Sieh nur, wie auch der Evangelist eben dies andeutet mit den Worten: "Auf dass erfüllt werde"; er will damit anzeigen, dass die Weissagung nicht erfüllt worden wäre, wenn Christus nicht gekommen wäre. Diese Tatsache gereicht aber notwendigerweise auch der Jungfrau zu Ehre und Ruhm. Denn was das ganze Volk sich zum Ruhme anrechnete, dasselbe konnte auch sie für sich in Anspruch nehmen. Die Juden taten sich ja viel darauf zugute und rühmten sich, dass sie "aus Ägypten" gekommen seien. Das hat auch der Prophet angedeutet mit den Worten: "Habe ich nicht auch die Philister aus Kappadozien herbeigeführt und die Assyrier aus ihren Höhlen?"  (Am 9,7) Denselben Vorzug verleiht er also auch der Jungfrau. Ja man kann sogar mit Recht sagen, das ganze Volk und die Patriarchen, die nach Ägypten hinunter und wieder herauf zogen, haben nur als Ur und Vorbild dieser Wanderfahrt[134] gedient. Jene reisten hinauf, um dem Hungertode zu entgehen; dieser, um dem Tode zu entfliehen, der durch des Herodes Nachstellungen drohte. Jene wurden damals durch ihre Reise vom Hunger befreit; wer hat durch sein Kommen das ganze Land geheiligt. Beachte darum, wie auch inmitten der Erniedrigung die Gottheit sich enthüllt. Als der Engel sagte: "Fliehe nach Ägypten", da kündigte er ihnen nicht an, er wolle mit ihnen gehen, weder beim Hin noch beim Rückweg; er wollte ihnen damit andeuten, dass sie ohnehin einen mächtigen Reisebegleiter hätten: das neugeborene Kind. Denn kaum war dieses erschienen, da änderte es alle Dinge, und machte, dass selbst seine Feinde zu diesem seinem Heilsplan mitwirkten. So haben Magier und Barbaren ihren Aberglauben preisgegeben, und kamen, um das Kind anzubeten. Selbst Augustus hilft durch die Volkszählung, die er vorschrieb, dass die Geburt in Bethlehem ermöglicht werde. Ägypten nimmt den verfolgten Flüchtling auf und rettet ihn, und empfängt dafür den Keim einer gewissen Empfänglichkeit für ihn, so dass später, wenn die Apostel kämen, ihn zu verkündigen, es sich rühmen könnte, das erste Land gewesen zu sein, das ihn aufnahm. 

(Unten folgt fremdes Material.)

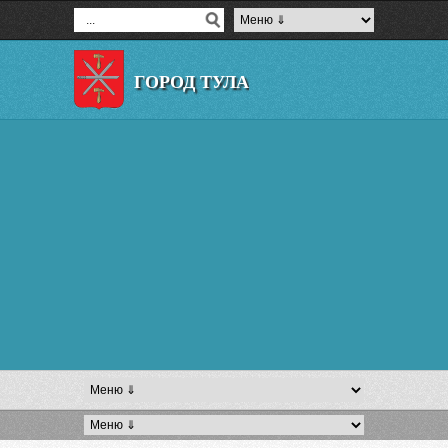
ГОРОД ТУЛА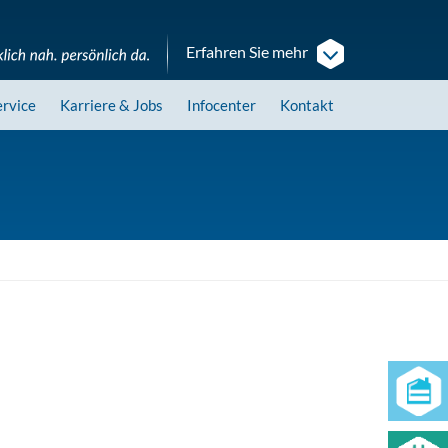
Erfahren Sie mehr
ervice
Karriere
& Jobs
Infocenter
Kontakt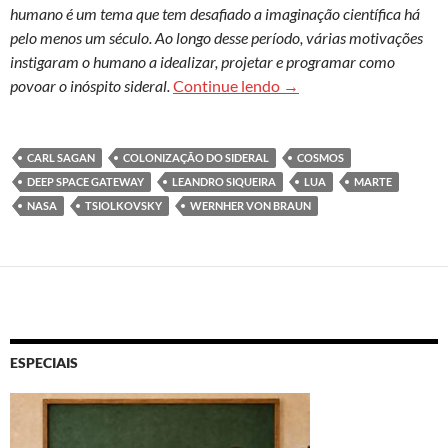
humano é um tema que tem desafiado a imaginação científica há
pelo menos um século. Ao longo desse período, várias motivações
instigaram o humano a idealizar, projetar e programar como
Idealizações, projetos e
povoar o inóspito sideral.
Continue lendo
→
CARL SAGAN
COLONIZAÇÃO DO SIDERAL
COSMOS
DEEP SPACE GATEWAY
LEANDRO SIQUEIRA
LUA
MARTE
NASA
TSIOLKOVSKY
WERNHER VON BRAUN
ESPECIAIS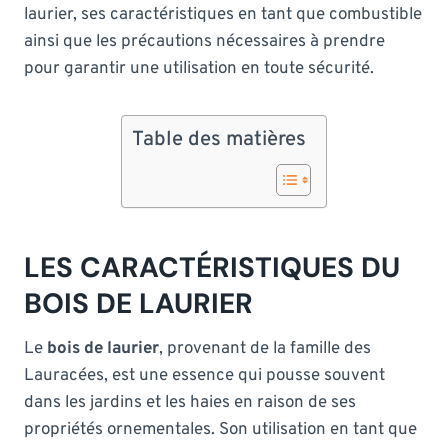
laurier, ses caractéristiques en tant que combustible
ainsi que les précautions nécessaires à prendre
pour garantir une utilisation en toute sécurité.
Table des matières
LES CARACTÉRISTIQUES DU
BOIS DE LAURIER
Le
bois de laurier
, provenant de la famille des
Lauracées, est une essence qui pousse souvent
dans les jardins et les haies en raison de ses
propriétés ornementales. Son utilisation en tant que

   Und doch hätte ursprünglich Palästina allein diesen Vorzug gehabt; aber Ägypten zeigte eben größeren Eifer. Ja, wenn du in die ägyptische Wüste gehst, so kannst du auch jetzt noch ein viel schöneres Schauspiel sehen, als je das Paradies geboten: tausende von Engelchören in Menschengestalt, Scharen von Märtyrern, Chöre von Jungfrauen; die Herrschaft des Teufels vollständig gebrochen, das Reich Christi in strahlender Herrlichkeit. Das Land der Poeten, der Weisen und Magier, das alle Arten von Zauberkünsten erfunden und den anderen Völkern übermittelt hat, dieses Land kannst du jetzt sich der Fischer rühmen hören, während es alles andere verachtet; den Zöllner und den Zeltmacher führt man dort allerorts im Munde und sucht Schutz und Schirm im Kreuze. Und solche erhebende Szenen finden sich nicht nur in den Städten, nein selbst in der Wüste, und da noch mehr als in den Städten. Denn dort kann man im ganzen Lande die Heerschar Christi finden, seine königliche Garde, die die Lebensweise der himmlischen Mächte nachahmt; und zwar kann man dies nicht bloß bei Männern beobachten, sondern auch bei Frauen; denn auch diese führen kein weniger aszetisches Leben als jene. Sie nehmen nicht den Schild zur Hand und steigen zu Pferde, wie es sogar die berühmtesten Gesetzgeber und Philosophen der Heiden vorgeschrieben. Dafür aber nehmen sie einen anderen, viel schwereren Kampf auf sich. Sie streiten gerade so wie die Männer gegen den Teufel und seine Mächte, und nirgends bildet bei ihnen die Schwäche der Natur ein Hindernis gegen solche Kämpfe; denn nicht durch die Stärke des Leibes, sondern durch die freie Bestimmung des Willens wird diese Art von Kämpfen entschieden. Darum haben auch oft Frauen besser gekämpft als Männer und haben schönere Siegespalmen errungen. Ja der Himmel strahlt nicht so schön im bunten Reigen seiner Sterne, als die ägyptische Wüste, die allerorts die Hütten ihrer Mönche zeigt.



5.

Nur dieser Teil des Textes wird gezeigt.